Et moi, dans tout ça?
Moi? Viens, tu vas voir!
Tu sais, dans les dessins animés, la scène clé? Le chat qui poursuit la souris, ou le chien qui course le rat?
A une allure supersonique, je saute du camion. Le temps de crier aux badauds:
— Dispersez-vous, je crois que le réservoir d'essence va exploser, afin de les dissuader de prendre ma place.
Je vais à l'angle de la rue. Vire une première fois à gauche! Puis une seconde. Et une troisième en fin de compte de manière à parvenir dans la cour précédant le gymnase. La camionnette de mes ex-poursuivants s'y trouve. Je fonce à la lourde. Elle est fermée, mais je ne me sépare jamais de mon sésame. Cric! crac! Merci, Jehanne d'Arc!

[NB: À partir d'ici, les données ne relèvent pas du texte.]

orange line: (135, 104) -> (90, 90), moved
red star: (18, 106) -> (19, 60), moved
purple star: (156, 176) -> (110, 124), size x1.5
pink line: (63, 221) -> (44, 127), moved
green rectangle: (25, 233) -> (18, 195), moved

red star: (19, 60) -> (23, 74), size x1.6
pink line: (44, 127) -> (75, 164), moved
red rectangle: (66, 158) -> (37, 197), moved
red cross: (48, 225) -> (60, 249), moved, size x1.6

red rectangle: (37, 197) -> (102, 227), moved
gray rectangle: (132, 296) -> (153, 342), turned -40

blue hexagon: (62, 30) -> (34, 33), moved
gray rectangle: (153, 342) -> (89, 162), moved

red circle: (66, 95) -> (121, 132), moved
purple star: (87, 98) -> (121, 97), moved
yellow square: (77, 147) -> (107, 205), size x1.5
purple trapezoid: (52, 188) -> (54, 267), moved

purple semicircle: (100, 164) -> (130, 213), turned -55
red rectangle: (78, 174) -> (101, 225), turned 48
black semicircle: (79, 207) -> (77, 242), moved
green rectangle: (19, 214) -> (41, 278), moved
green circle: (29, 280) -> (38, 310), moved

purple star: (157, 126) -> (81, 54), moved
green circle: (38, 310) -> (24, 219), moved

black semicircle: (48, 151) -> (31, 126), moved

Un palier avec des portes à bloundi donnant sur le local. Elles sont munies de deux hublots, comme celles qui permettent l'accès à une salle de cinoche. Je regarde et m'aperçois que mister Dodu trempe dans un bain de gadoue assez pas mal! L'un des infirmiers l'a ceinturé et lui maintient les bras dans le dos, tandis que les deux autres l'estourbissent avec leurs crosses! Courageux comme un lion, le Toinet flanque des coups de pied dans les jambes des deux tagonistes, qu'à la fin il a droit à une beigne qui l'étend, mon loupiot!

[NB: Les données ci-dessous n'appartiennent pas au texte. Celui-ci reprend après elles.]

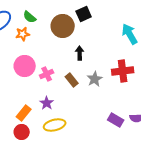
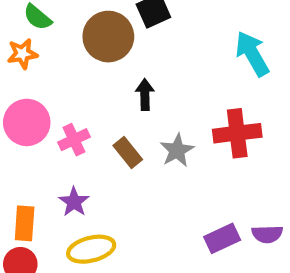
orange rectangle: (24, 113) -> (25, 223), turned -35
purple rectangle: (116, 120) -> (222, 238), turned -56

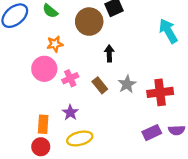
orange star: (22, 54) -> (55, 44), moved
red cross: (237, 133) -> (160, 92), moved

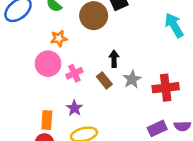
black arrow: (109, 53) -> (114, 59), moved

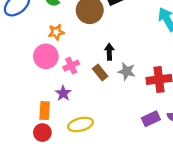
gray star: (132, 79) -> (127, 71), turned -30
purple star: (74, 108) -> (63, 93), moved

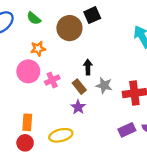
purple star: (63, 93) -> (78, 107), moved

Il est temps d'interviendre, Sana! Sinon, ce qu'il subsistera de ton brave Béru pourra être rapatrié en France dans une cantine militaire! En loucedé j'écarte les portes. Flingue en pogne, je vise le jarret du plus méchant. La vacca! Ça lui fait exploser la rotule! La douleur est si violente qu'il s'évanouit, le pleutre!
— Lâchez vos armes, vous êtes cernés! gueulé-je d'une voix de stentor vénitien.
L'Antonio, toujours émérite, a pris soin de se coucher derrière les deux portes. Eh bien lui en biche car le deuxième «infirmier» a volté pour un arrosage express. Y a plein de petits trous dans les panneaux de bois.